### TASK OBJECTIVE
The records appear below. Copy each one exactly.

[Data extracted from a collection]
▼▼▼

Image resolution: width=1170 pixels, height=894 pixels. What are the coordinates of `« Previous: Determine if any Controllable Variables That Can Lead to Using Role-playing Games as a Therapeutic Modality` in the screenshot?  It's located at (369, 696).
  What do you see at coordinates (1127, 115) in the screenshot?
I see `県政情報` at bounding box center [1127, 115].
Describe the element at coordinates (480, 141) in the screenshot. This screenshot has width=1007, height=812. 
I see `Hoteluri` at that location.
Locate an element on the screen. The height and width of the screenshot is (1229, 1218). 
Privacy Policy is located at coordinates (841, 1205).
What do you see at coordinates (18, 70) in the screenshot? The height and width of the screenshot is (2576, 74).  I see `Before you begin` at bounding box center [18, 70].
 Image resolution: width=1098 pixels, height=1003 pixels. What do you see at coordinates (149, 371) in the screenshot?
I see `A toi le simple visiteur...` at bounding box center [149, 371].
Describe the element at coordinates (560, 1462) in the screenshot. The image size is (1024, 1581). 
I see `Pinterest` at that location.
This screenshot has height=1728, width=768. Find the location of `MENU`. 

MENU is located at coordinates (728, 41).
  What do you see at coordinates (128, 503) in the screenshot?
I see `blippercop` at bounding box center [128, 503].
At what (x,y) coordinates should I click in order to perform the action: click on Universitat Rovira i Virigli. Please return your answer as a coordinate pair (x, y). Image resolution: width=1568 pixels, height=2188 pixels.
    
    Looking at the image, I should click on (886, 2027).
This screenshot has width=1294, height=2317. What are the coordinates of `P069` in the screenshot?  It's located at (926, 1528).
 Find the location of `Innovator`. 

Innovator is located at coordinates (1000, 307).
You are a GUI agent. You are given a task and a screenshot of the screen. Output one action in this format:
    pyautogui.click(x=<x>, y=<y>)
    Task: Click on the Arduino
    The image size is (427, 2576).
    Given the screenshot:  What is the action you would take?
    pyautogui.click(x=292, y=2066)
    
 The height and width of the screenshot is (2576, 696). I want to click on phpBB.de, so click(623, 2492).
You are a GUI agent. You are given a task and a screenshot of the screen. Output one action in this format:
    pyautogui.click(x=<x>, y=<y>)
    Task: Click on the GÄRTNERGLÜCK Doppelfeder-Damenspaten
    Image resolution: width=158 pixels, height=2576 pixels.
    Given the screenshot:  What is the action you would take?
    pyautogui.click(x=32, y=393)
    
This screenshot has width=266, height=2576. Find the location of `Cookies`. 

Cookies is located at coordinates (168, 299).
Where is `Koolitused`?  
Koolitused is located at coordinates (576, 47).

▲▲▲

### WRITTEN ANSWER
Image resolution: width=1170 pixels, height=894 pixels. What are the coordinates of `« Previous: Determine if any Controllable Variables That Can Lead to Using Role-playing Games as a Therapeutic Modality` in the screenshot?  It's located at (369, 696).
  What do you see at coordinates (1127, 115) in the screenshot?
I see `県政情報` at bounding box center [1127, 115].
Describe the element at coordinates (480, 141) in the screenshot. This screenshot has width=1007, height=812. 
I see `Hoteluri` at that location.
Locate an element on the screen. The height and width of the screenshot is (1229, 1218). 
Privacy Policy is located at coordinates (841, 1205).
What do you see at coordinates (18, 70) in the screenshot? The height and width of the screenshot is (2576, 74).  I see `Before you begin` at bounding box center [18, 70].
 Image resolution: width=1098 pixels, height=1003 pixels. What do you see at coordinates (149, 371) in the screenshot?
I see `A toi le simple visiteur...` at bounding box center [149, 371].
Describe the element at coordinates (560, 1462) in the screenshot. The image size is (1024, 1581). 
I see `Pinterest` at that location.
This screenshot has height=1728, width=768. Find the location of `MENU`. 

MENU is located at coordinates (728, 41).
  What do you see at coordinates (128, 503) in the screenshot?
I see `blippercop` at bounding box center [128, 503].
At what (x,y) coordinates should I click in order to perform the action: click on Universitat Rovira i Virigli. Please return your answer as a coordinate pair (x, y). Image resolution: width=1568 pixels, height=2188 pixels.
    
    Looking at the image, I should click on (886, 2027).
This screenshot has width=1294, height=2317. What are the coordinates of `P069` in the screenshot?  It's located at (926, 1528).
 Find the location of `Innovator`. 

Innovator is located at coordinates (1000, 307).
You are a GUI agent. You are given a task and a screenshot of the screen. Output one action in this format:
    pyautogui.click(x=<x>, y=<y>)
    Task: Click on the Arduino
    The image size is (427, 2576).
    Given the screenshot:  What is the action you would take?
    pyautogui.click(x=292, y=2066)
    
 The height and width of the screenshot is (2576, 696). I want to click on phpBB.de, so click(623, 2492).
You are a GUI agent. You are given a task and a screenshot of the screen. Output one action in this format:
    pyautogui.click(x=<x>, y=<y>)
    Task: Click on the GÄRTNERGLÜCK Doppelfeder-Damenspaten
    Image resolution: width=158 pixels, height=2576 pixels.
    Given the screenshot:  What is the action you would take?
    pyautogui.click(x=32, y=393)
    
This screenshot has width=266, height=2576. Find the location of `Cookies`. 

Cookies is located at coordinates (168, 299).
Where is `Koolitused`?  
Koolitused is located at coordinates (576, 47).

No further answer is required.